5

I'd like to write the vectored version of code that calculates Arnaud Legoux Moving Average using NumPy (or Pandas). Could you help me with this, please? Thanks.

Non-vectored version looks like following (see below).

def NPALMA(pnp_array, **kwargs) :
    '''
    ALMA - Arnaud Legoux Moving Average,
    http://www.financial-hacker.com/trend-delusion-or-reality/
    https://github.com/darwinsys/Trading_Strategies/blob/master/ML/Features.py
    '''
    length = kwargs['length']
    # just some number (6.0 is useful)
    sigma = kwargs['sigma']
    # sensisitivity (close to 1) or smoothness (close to 0)
    offset = kwargs['offset']

    asize = length - 1
    m = offset * asize
    s = length  / sigma
    dss = 2 * s * s

    alma = np.zeros(pnp_array.shape)
    wtd_sum = np.zeros(pnp_array.shape)

    for l in range(len(pnp_array)):
        if l >= asize:
            for i in range(length):
                im = i - m
                wtd = np.exp( -(im * im) / dss)
                alma[l] += pnp_array[l - length + i] * wtd
                wtd_sum[l] += wtd
            alma[l] = alma[l] / wtd_sum[l]

    return alma
Prokhozhii
  • 530
  • 1
  • 6
  • 11

1 Answers1

4

Starting Approach

We can create sliding windows along the first axis and then use tensor multiplication with the range of wtd values for the sum-reductions.
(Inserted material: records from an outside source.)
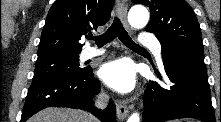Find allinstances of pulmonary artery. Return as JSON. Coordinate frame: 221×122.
Wrapping results in <instances>:
<instances>
[{"instance_id": "obj_1", "label": "pulmonary artery", "mask_w": 221, "mask_h": 122, "mask_svg": "<svg viewBox=\"0 0 221 122\" xmlns=\"http://www.w3.org/2000/svg\"><path fill=\"white\" fill-rule=\"evenodd\" d=\"M140 44L144 48H150L154 51L155 56L157 57L158 61L161 62V53L162 47L160 42L150 34H144L140 38ZM104 49H97L94 47H87L81 53L82 60H88L94 57H97L104 53Z\"/></svg>"}]
</instances>
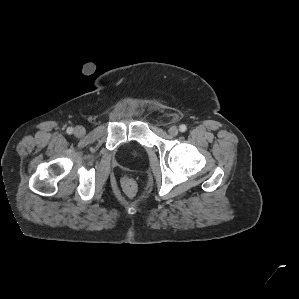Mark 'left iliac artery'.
<instances>
[{"instance_id":"1","label":"left iliac artery","mask_w":299,"mask_h":299,"mask_svg":"<svg viewBox=\"0 0 299 299\" xmlns=\"http://www.w3.org/2000/svg\"><path fill=\"white\" fill-rule=\"evenodd\" d=\"M179 130H180V132H185L187 130L186 125H184V124L180 125Z\"/></svg>"}]
</instances>
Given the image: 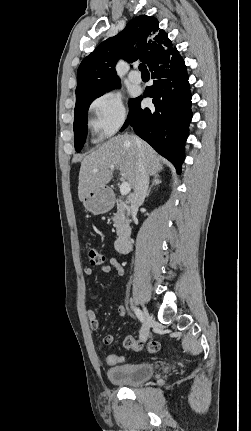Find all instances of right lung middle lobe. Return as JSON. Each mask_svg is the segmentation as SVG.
I'll use <instances>...</instances> for the list:
<instances>
[{"instance_id": "obj_1", "label": "right lung middle lobe", "mask_w": 251, "mask_h": 431, "mask_svg": "<svg viewBox=\"0 0 251 431\" xmlns=\"http://www.w3.org/2000/svg\"><path fill=\"white\" fill-rule=\"evenodd\" d=\"M117 86H119V83L102 90L76 97V105L74 112V145L77 152L82 149L85 143L87 135V113L90 104L93 100L100 97L105 92L114 89Z\"/></svg>"}]
</instances>
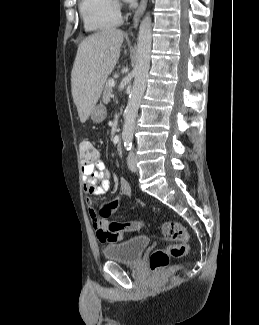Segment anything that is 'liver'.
<instances>
[{
	"instance_id": "1",
	"label": "liver",
	"mask_w": 259,
	"mask_h": 325,
	"mask_svg": "<svg viewBox=\"0 0 259 325\" xmlns=\"http://www.w3.org/2000/svg\"><path fill=\"white\" fill-rule=\"evenodd\" d=\"M124 33L105 29L85 38L79 45L71 72V91L81 123L98 102L108 75L120 57Z\"/></svg>"
}]
</instances>
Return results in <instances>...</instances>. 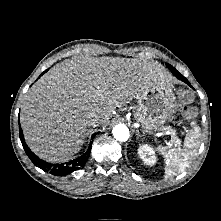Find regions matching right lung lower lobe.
Listing matches in <instances>:
<instances>
[{"mask_svg":"<svg viewBox=\"0 0 221 221\" xmlns=\"http://www.w3.org/2000/svg\"><path fill=\"white\" fill-rule=\"evenodd\" d=\"M46 71H44L41 75H43ZM96 134L97 133L93 134L91 138H93ZM19 137L22 142L23 148H24L27 156L30 158V160L35 165L40 167L42 170H44L46 172H50L51 174L58 175V176H64V175L70 174L73 171L79 170L81 167H83L85 165L86 161L88 160L89 155H90V151H91L92 142L90 143L87 151L82 156H80V157H78L68 163H65V164H51V163H48L42 159H39L38 156H36L30 150V148L25 143L23 131L20 126H19Z\"/></svg>","mask_w":221,"mask_h":221,"instance_id":"obj_1","label":"right lung lower lobe"}]
</instances>
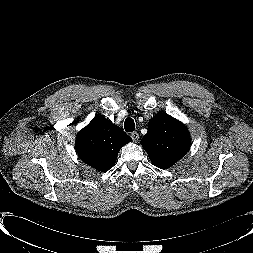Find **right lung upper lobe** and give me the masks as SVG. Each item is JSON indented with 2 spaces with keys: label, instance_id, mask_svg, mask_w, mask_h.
<instances>
[{
  "label": "right lung upper lobe",
  "instance_id": "1",
  "mask_svg": "<svg viewBox=\"0 0 253 253\" xmlns=\"http://www.w3.org/2000/svg\"><path fill=\"white\" fill-rule=\"evenodd\" d=\"M132 140L103 116L93 119L76 138V151L86 164L98 171H108L122 146Z\"/></svg>",
  "mask_w": 253,
  "mask_h": 253
}]
</instances>
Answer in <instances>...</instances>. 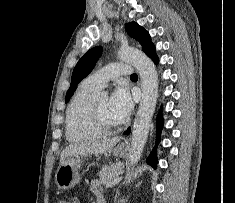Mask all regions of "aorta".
<instances>
[{
    "mask_svg": "<svg viewBox=\"0 0 235 203\" xmlns=\"http://www.w3.org/2000/svg\"><path fill=\"white\" fill-rule=\"evenodd\" d=\"M122 61L131 63L141 78L142 97L134 120L131 138L130 164L138 162L146 144L158 98V75L153 61L143 52L123 48L118 53Z\"/></svg>",
    "mask_w": 235,
    "mask_h": 203,
    "instance_id": "762f6f07",
    "label": "aorta"
}]
</instances>
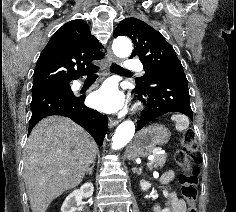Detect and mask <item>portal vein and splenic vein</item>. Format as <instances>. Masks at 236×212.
<instances>
[{"label": "portal vein and splenic vein", "mask_w": 236, "mask_h": 212, "mask_svg": "<svg viewBox=\"0 0 236 212\" xmlns=\"http://www.w3.org/2000/svg\"><path fill=\"white\" fill-rule=\"evenodd\" d=\"M162 153H164V151H163L161 148L155 149V150L153 151V154L150 155V156L148 157V159H149V160H153L156 155L162 154ZM147 166H148V165H147ZM60 173H64V171H60Z\"/></svg>", "instance_id": "obj_1"}]
</instances>
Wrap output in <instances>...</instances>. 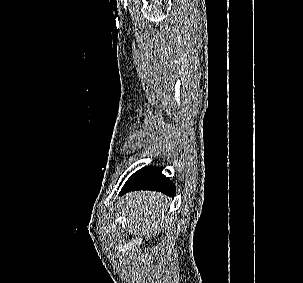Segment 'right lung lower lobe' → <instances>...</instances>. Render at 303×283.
<instances>
[{
	"mask_svg": "<svg viewBox=\"0 0 303 283\" xmlns=\"http://www.w3.org/2000/svg\"><path fill=\"white\" fill-rule=\"evenodd\" d=\"M135 190H152L174 196L175 185L161 173L160 168L144 167L135 172L124 184L121 194Z\"/></svg>",
	"mask_w": 303,
	"mask_h": 283,
	"instance_id": "right-lung-lower-lobe-1",
	"label": "right lung lower lobe"
}]
</instances>
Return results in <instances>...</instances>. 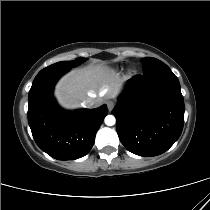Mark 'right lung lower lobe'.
Returning <instances> with one entry per match:
<instances>
[{"label":"right lung lower lobe","mask_w":210,"mask_h":210,"mask_svg":"<svg viewBox=\"0 0 210 210\" xmlns=\"http://www.w3.org/2000/svg\"><path fill=\"white\" fill-rule=\"evenodd\" d=\"M69 70L66 67L44 68L29 91L28 123L33 138L40 149L58 160L85 156L108 113L106 105L72 112L57 105L53 97L54 85Z\"/></svg>","instance_id":"right-lung-lower-lobe-1"}]
</instances>
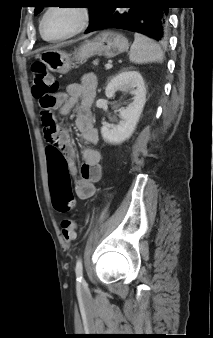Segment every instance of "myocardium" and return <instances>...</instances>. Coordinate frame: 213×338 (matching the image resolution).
Listing matches in <instances>:
<instances>
[{
    "mask_svg": "<svg viewBox=\"0 0 213 338\" xmlns=\"http://www.w3.org/2000/svg\"><path fill=\"white\" fill-rule=\"evenodd\" d=\"M59 7H50L48 8L42 15L41 17V20H40V24H39V31H40V34H41V37L47 41V42H59V41H63V40H66V39H70L72 37H75L76 35L80 34L81 32H83L89 25V22H90V11L87 7L85 6H82V5H69L65 8H70V9H74V10H77L78 13L80 14V22L78 24V26L71 32L63 35V36H60V37H57V38H47L45 35H44V32H43V27H44V22H45V19L46 17L48 16V14L53 11L54 9H57Z\"/></svg>",
    "mask_w": 213,
    "mask_h": 338,
    "instance_id": "f54148a6",
    "label": "myocardium"
}]
</instances>
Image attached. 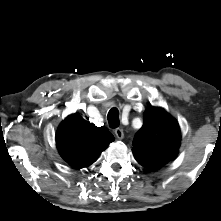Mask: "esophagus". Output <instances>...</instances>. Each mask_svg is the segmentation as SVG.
Here are the masks:
<instances>
[{"instance_id":"esophagus-1","label":"esophagus","mask_w":221,"mask_h":221,"mask_svg":"<svg viewBox=\"0 0 221 221\" xmlns=\"http://www.w3.org/2000/svg\"><path fill=\"white\" fill-rule=\"evenodd\" d=\"M114 132H115V135L118 139H123L124 132L121 128H116Z\"/></svg>"}]
</instances>
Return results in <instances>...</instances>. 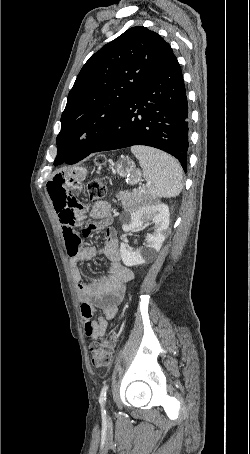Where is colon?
I'll return each instance as SVG.
<instances>
[{
  "instance_id": "colon-1",
  "label": "colon",
  "mask_w": 250,
  "mask_h": 454,
  "mask_svg": "<svg viewBox=\"0 0 250 454\" xmlns=\"http://www.w3.org/2000/svg\"><path fill=\"white\" fill-rule=\"evenodd\" d=\"M97 160L102 162L103 157H98ZM86 190L90 200H99L105 196L107 188L103 180L94 178L88 182ZM117 340L118 335L112 334L107 338L95 340L90 345L91 361L95 367H105L111 363Z\"/></svg>"
}]
</instances>
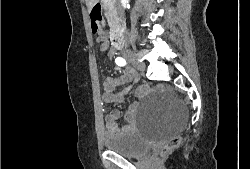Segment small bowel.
<instances>
[{
    "mask_svg": "<svg viewBox=\"0 0 250 169\" xmlns=\"http://www.w3.org/2000/svg\"><path fill=\"white\" fill-rule=\"evenodd\" d=\"M97 42L100 43L102 49H107L109 46L108 38L104 34H100L97 37ZM139 81V76L133 72H125L119 76L108 77L104 81V94L103 98L107 103H121L123 101V94L128 91V89L124 90L123 92H117L116 89L119 86L125 84H131ZM148 92V86L146 84L141 85L136 89V97L138 99H142ZM138 103L136 102L126 113L125 118L127 123L122 126H117V120L120 116L119 110H112L106 116V132L107 134L111 135L115 132L121 133H131L136 129L135 123V109Z\"/></svg>",
    "mask_w": 250,
    "mask_h": 169,
    "instance_id": "1",
    "label": "small bowel"
}]
</instances>
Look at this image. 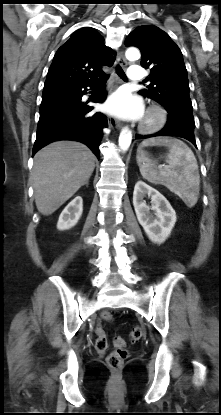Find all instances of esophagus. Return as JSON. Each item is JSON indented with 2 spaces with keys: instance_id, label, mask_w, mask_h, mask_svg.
Masks as SVG:
<instances>
[{
  "instance_id": "34e87169",
  "label": "esophagus",
  "mask_w": 221,
  "mask_h": 415,
  "mask_svg": "<svg viewBox=\"0 0 221 415\" xmlns=\"http://www.w3.org/2000/svg\"><path fill=\"white\" fill-rule=\"evenodd\" d=\"M118 63L121 66H126L127 65V61H126V59H125V57H124V55H123L122 52L119 53ZM108 122H109V125L111 127H113V128L120 129L122 127V123L119 120H117L116 118H114V117H109L108 118Z\"/></svg>"
}]
</instances>
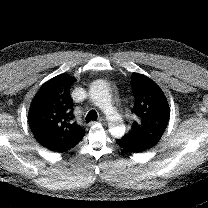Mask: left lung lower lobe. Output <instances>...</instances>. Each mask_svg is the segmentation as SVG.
<instances>
[{
	"instance_id": "left-lung-lower-lobe-1",
	"label": "left lung lower lobe",
	"mask_w": 208,
	"mask_h": 208,
	"mask_svg": "<svg viewBox=\"0 0 208 208\" xmlns=\"http://www.w3.org/2000/svg\"><path fill=\"white\" fill-rule=\"evenodd\" d=\"M116 143L125 151L131 152V153H140V152L148 150L145 146L134 143L124 138L116 139Z\"/></svg>"
}]
</instances>
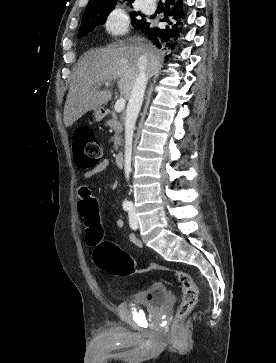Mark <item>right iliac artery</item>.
I'll return each instance as SVG.
<instances>
[{"mask_svg":"<svg viewBox=\"0 0 276 363\" xmlns=\"http://www.w3.org/2000/svg\"><path fill=\"white\" fill-rule=\"evenodd\" d=\"M123 209L125 210V211H129L130 210V208H131V204H130V202L128 201V200H125L124 202H123Z\"/></svg>","mask_w":276,"mask_h":363,"instance_id":"obj_1","label":"right iliac artery"}]
</instances>
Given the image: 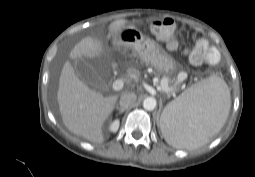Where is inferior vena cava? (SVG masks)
Here are the masks:
<instances>
[{
  "mask_svg": "<svg viewBox=\"0 0 255 177\" xmlns=\"http://www.w3.org/2000/svg\"><path fill=\"white\" fill-rule=\"evenodd\" d=\"M137 99V96L135 93L128 92L124 93L119 101L120 107L127 109L128 107H131Z\"/></svg>",
  "mask_w": 255,
  "mask_h": 177,
  "instance_id": "obj_1",
  "label": "inferior vena cava"
}]
</instances>
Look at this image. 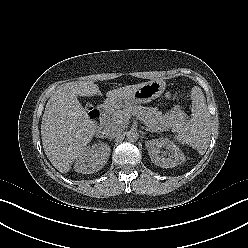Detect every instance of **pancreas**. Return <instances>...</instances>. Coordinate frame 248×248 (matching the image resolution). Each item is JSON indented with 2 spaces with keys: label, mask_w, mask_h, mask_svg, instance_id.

The implementation would look something like this -

# Get all wtd values in an array
wtds = np.exp(-(np.arange(length) - m)**2/dss)

# Get the sliding windows for input array along first axis
pnp_array3D = strided_axis0(pnp_array,len(wtds))

# Initialize o/p array
out = np.zeros(pnp_array.shape)

# Get sum-reductions for the windows which don't need wrapping over
out[length:] = np.tensordot(pnp_array3D,wtds,axes=((1),(0)))[:-1]

# Last element of the output needed wrapping. So, do it separately.
out[length-1] = wtds.dot(pnp_array[np.r_[-1,range(length-1)]])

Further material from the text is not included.